Records from a collection:
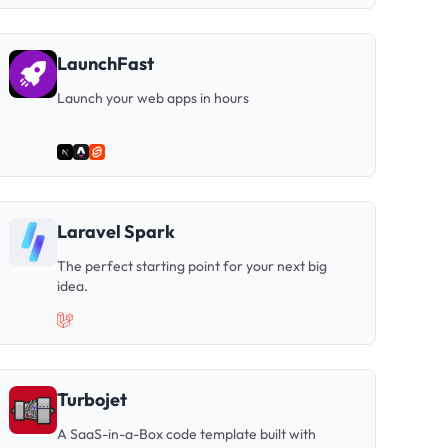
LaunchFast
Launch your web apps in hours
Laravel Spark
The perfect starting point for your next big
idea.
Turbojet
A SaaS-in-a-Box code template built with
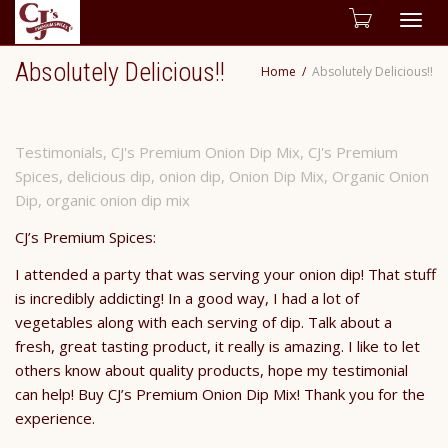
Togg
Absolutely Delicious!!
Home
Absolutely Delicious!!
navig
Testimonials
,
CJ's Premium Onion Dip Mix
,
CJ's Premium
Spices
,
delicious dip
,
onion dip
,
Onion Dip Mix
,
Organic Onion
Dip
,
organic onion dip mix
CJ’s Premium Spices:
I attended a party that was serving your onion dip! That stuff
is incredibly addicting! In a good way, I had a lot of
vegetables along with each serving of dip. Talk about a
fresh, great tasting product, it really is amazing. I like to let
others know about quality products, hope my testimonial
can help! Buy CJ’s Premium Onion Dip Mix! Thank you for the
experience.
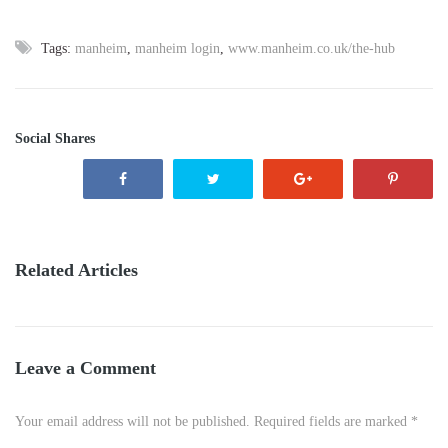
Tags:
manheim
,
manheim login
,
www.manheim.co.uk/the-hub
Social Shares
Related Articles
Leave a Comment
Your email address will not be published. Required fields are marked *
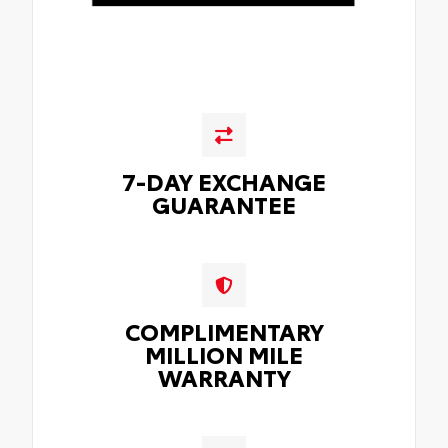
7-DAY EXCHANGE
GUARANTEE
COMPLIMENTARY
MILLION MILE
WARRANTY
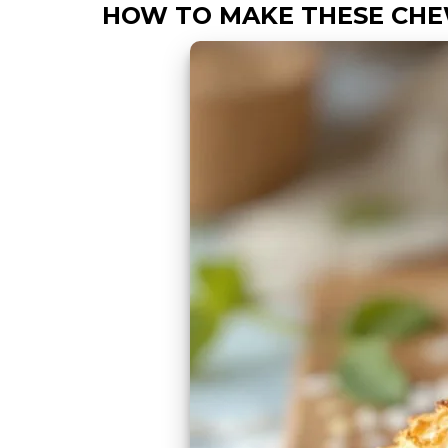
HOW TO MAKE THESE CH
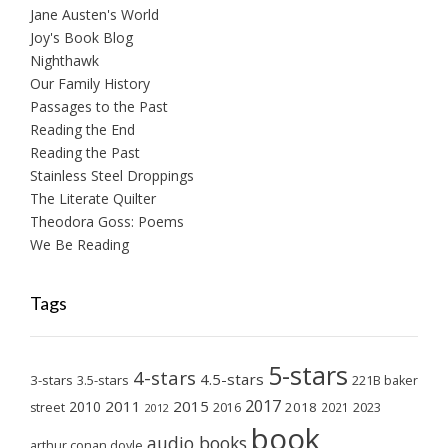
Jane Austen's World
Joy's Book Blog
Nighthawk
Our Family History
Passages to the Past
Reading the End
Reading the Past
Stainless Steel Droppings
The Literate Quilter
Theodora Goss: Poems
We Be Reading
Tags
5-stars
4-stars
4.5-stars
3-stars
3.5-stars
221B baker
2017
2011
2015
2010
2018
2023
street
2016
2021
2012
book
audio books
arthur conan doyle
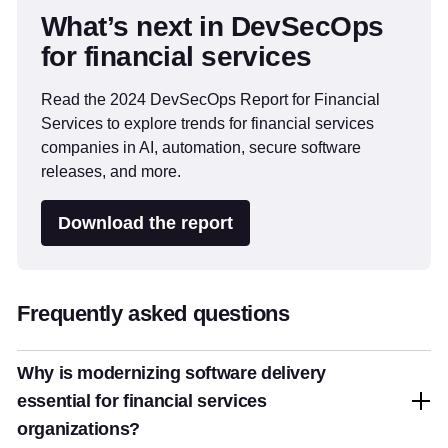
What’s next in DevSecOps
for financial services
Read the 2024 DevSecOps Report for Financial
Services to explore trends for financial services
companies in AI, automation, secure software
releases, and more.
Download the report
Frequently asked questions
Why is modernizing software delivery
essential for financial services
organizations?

* * *

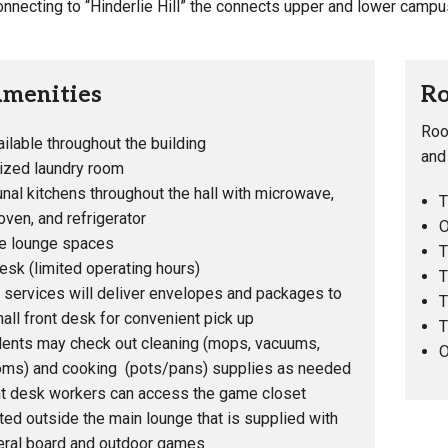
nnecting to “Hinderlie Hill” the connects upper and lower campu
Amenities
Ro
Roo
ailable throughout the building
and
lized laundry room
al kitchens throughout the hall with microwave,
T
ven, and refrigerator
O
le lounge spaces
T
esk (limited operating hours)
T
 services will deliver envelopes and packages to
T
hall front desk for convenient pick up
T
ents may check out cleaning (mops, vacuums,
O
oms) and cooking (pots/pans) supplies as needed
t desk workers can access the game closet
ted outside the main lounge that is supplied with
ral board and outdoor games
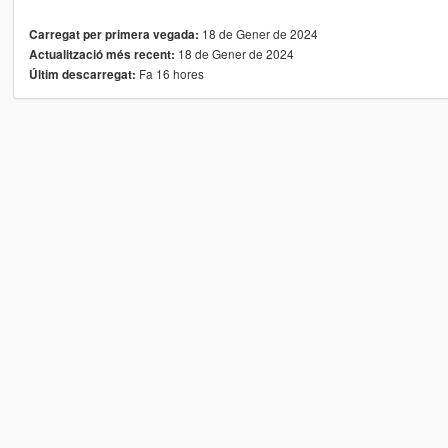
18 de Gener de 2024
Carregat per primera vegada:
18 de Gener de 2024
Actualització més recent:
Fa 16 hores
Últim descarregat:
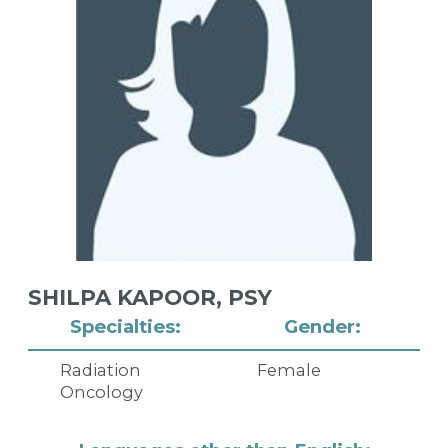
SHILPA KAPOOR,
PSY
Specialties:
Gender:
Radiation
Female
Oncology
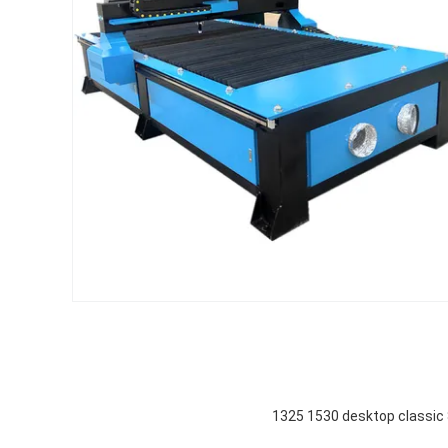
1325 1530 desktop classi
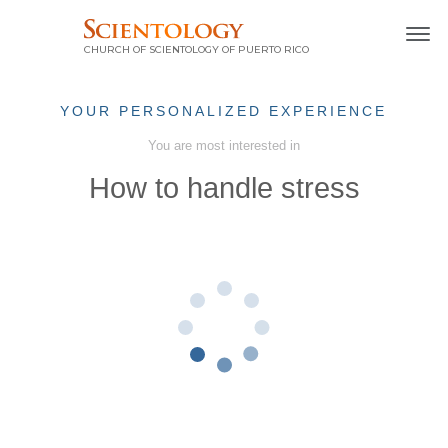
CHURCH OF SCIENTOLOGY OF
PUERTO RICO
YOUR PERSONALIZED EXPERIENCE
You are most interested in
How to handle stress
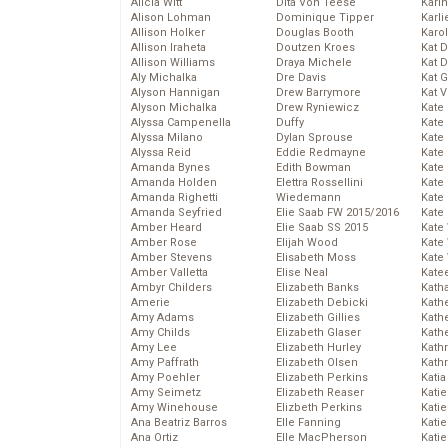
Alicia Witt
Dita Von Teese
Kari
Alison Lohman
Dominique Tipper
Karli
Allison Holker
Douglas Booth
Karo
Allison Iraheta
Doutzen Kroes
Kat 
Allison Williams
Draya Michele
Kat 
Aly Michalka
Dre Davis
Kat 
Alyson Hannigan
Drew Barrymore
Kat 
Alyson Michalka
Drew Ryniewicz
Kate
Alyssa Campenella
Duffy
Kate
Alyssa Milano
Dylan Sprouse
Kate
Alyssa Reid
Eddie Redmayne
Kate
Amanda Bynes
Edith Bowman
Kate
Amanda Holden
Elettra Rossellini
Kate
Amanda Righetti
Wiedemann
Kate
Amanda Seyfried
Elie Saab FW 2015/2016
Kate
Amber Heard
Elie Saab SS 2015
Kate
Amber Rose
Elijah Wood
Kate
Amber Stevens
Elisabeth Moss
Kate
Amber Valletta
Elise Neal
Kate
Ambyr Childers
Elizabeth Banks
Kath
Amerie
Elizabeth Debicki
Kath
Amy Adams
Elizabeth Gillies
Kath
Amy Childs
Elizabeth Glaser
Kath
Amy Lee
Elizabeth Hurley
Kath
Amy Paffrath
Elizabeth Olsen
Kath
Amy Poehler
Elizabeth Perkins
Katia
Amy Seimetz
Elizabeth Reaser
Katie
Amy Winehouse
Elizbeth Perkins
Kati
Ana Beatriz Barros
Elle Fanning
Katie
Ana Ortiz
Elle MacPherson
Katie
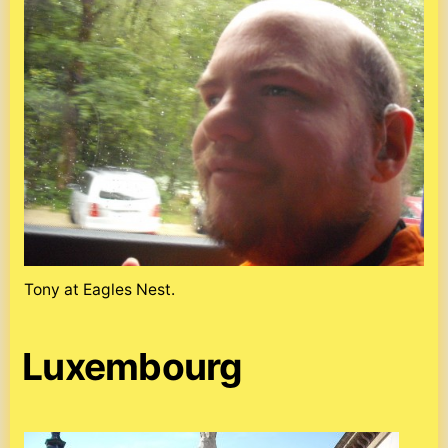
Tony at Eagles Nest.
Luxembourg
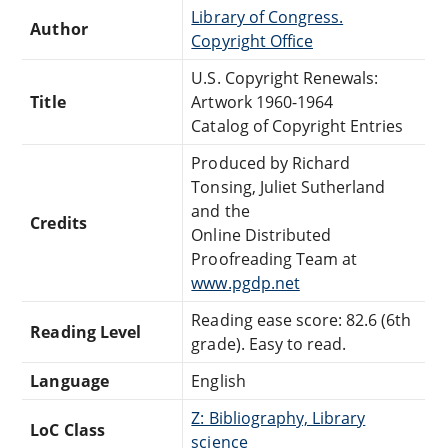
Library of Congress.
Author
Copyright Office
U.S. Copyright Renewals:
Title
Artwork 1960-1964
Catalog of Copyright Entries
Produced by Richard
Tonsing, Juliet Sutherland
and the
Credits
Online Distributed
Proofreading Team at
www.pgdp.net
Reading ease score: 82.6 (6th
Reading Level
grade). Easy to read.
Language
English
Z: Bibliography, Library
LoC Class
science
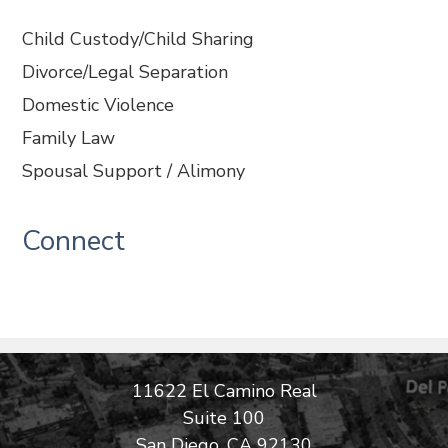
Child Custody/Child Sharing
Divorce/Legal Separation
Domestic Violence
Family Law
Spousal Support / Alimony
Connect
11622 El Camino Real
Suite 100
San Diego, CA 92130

DIRECTIONS: Where a line in the entries holds "Elizabeth", copy that line.

PROBLEM SOLUTION:
Elizabeth Banks
Elizabeth Debicki
Elizabeth Gillies
Elizabeth Glaser
Elizabeth Hurley
Elizabeth Olsen
Elizabeth Perkins
Elizabeth Reaser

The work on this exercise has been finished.